Die häufigsten Sportverletzungen - Handball
Herr Dr. med. Gerd Rauch ist betreuender Verbandsarzt des deutschen Leichtathletik-Verbandes in Nordhessen. Neben dem MT-Melsungen als 1. Bundesliga-Handballmannschaft betreut er auch die 2. Bundesliga-Handballmannschaft der Frauen von Kirchhof 09 und zusätzlich die Bundeliga-Jugendmannschaften zusammen mit dem orthopädischen Kollegen Dr. Frank Döring.
Warum haben Sie sich auf Handball spezialisiert?

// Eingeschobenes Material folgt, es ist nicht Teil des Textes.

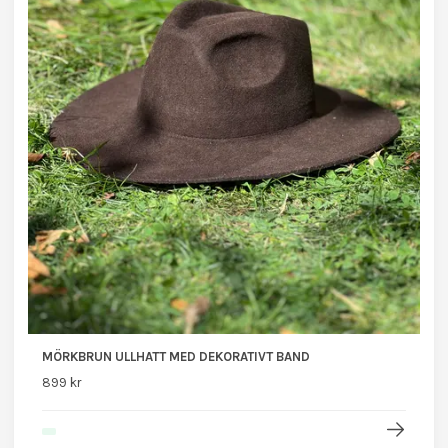
MÖRKBRUN ULLHATT MED DEKORATIVT BAND
899 kr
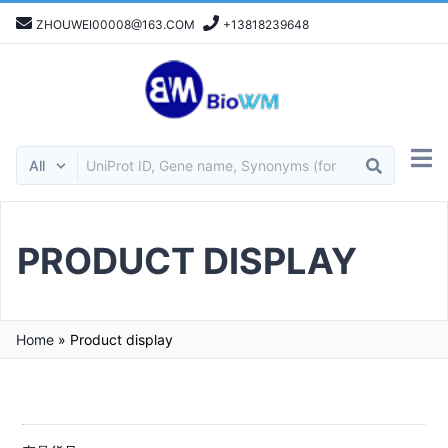
ZHOUWEI00008@163.COM
+13818239648
PRODUCT DISPLAY
Home
»
Product display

Dr. Gerd Rauch: Eine Mannschaft auf erstem Bundesliga-Niveau ist für einen Sportmediziner besonders interessant, da die Spitzensportmedizin Höchstleistungen auf allen Gebieten der Sportmedizin abverlangt. Auch in der 1. Handball-Bundesliga erfolgt die Betreuung im Team natürlich durch den Mannschaftstrainer, den Athletiktrainer, durch das Physiotherapeuten-Team.
Welche Sportverletzungen sind in dieser Disziplin am häufigsten?
Dr. Gerd Rauch: Am häufigsten sind Muskelverletzungen mit Zerrungen bis hin zum Muskelbündelriss. Daneben treten Bandverletzungen am Sprunggelenk sowie Fingerverletzungen mit Distorsionen auf. Danach folgen die Major-Verletzungen wie vordere Kreuzbandrupturen mit begleitenden Meniskusrissen, Schultergelenksverletzungen mit Schultergelenksluxationen und Rotatorenmanschetten-Verletzungen. So hatten wir in der letzten Saison schwer verletzte Spieler, unter anderem mit einer vorderen Kreuzbandruptur, einem Mittelfußbruch, einer Sprunggelenksluxationsfraktur, einem sehr langwierigen Riss der Plantaraponeurose sowie einer sehr langwierigen Verletzung nach Schulterdistorsion, die alle zu mehrwöchigen Ausfällen bzw. bei der Sprunggelenksluxationsfraktur zu einer knapp viermonatigen Spielpause und bei der vorderen Kreuzbandruptur zu einer knapp achtmonatigen Spielpause führten. Sicherlich entsteht dann ein extremer Druck auf die restlichen Spieler, auf den gesamten Trainerstab und natürlich auch auf die medizinische Abteilung, um möglichst schnell ein RTC (Return to Competition) zu erreichen.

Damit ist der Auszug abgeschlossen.